The U.S. has been at war in Afghanistan against the Taliban — the Islamic fundamentalist political movement responsible for sheltering Al Qaeda and Osama bin Laden — since October 2001 following the September 11th terrorist attacks.
Currently, there is a plan to drawdown the number of U.S. forces remaining in Afghanistan from 18,000 to 9,800 troops by the end of 2014, with the American military’s mission in Afghanistan scheduled to end by 2017. Combat operations by U.S. troops will end in 2014, and the number of troops remaining is scheduled to drop from 9,800 in 2015 to about half that in 2016. At least 2,201 U.S. military personnel have been killed in Afghanistan, and nearly 20,000 have been wounded.

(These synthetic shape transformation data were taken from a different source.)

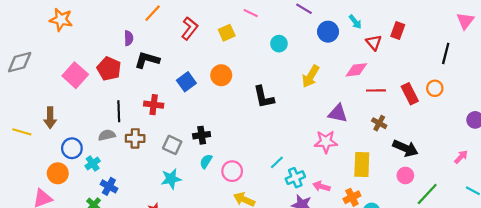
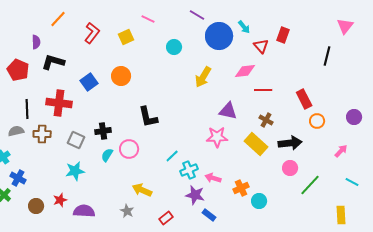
blue circle: (328, 32) -> (219, 36), size x1.4
orange circle: (435, 88) -> (317, 121), moved
red rectangle: (410, 94) -> (304, 99), moved
black L-shape: (264, 97) -> (148, 117), moved
red cross: (154, 105) -> (59, 103), size x1.4
black arrow: (405, 148) -> (290, 143), turned -30
yellow rectangle: (362, 165) -> (256, 144), moved, turned -50
pink circle: (232, 171) -> (129, 149), moved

The Afghanistan drawdown has been compared to the end of the military campaign in Iraq, where no troops remained after combat operations ended, which helped lead to the rise of ISIS. Former Secretary of Defense and CIA Director Leon Panetta cited the failure to secure a status of forces agreement as a critical factor in the emergence of ISIS, threatening the Iraqi government’s stability.

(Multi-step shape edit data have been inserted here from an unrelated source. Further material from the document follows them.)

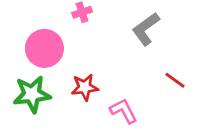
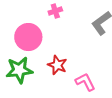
red star: (85, 87) -> (57, 65), turned 30

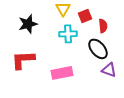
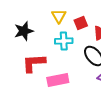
red L-shape: (23, 60) -> (34, 63), moved

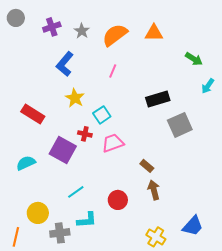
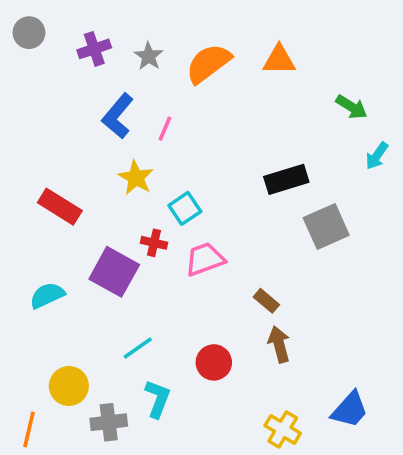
pink line: (113, 71) -> (165, 129), moved
cyan L-shape: (87, 220) -> (158, 399), turned -65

Questions about the scope of the AUMF directed at the Taliban and Al Qaeda have arisen after the Bush and Obama administrations both used the law to justify actions against affiliated terrorists around the world, including ISIS. As a result, Senator Rand Paul (R-KY) introduced a declaration of war against ISIS, and Rep. Adam Schiff (D-CA) has drafted an AUMF targeting ISIS.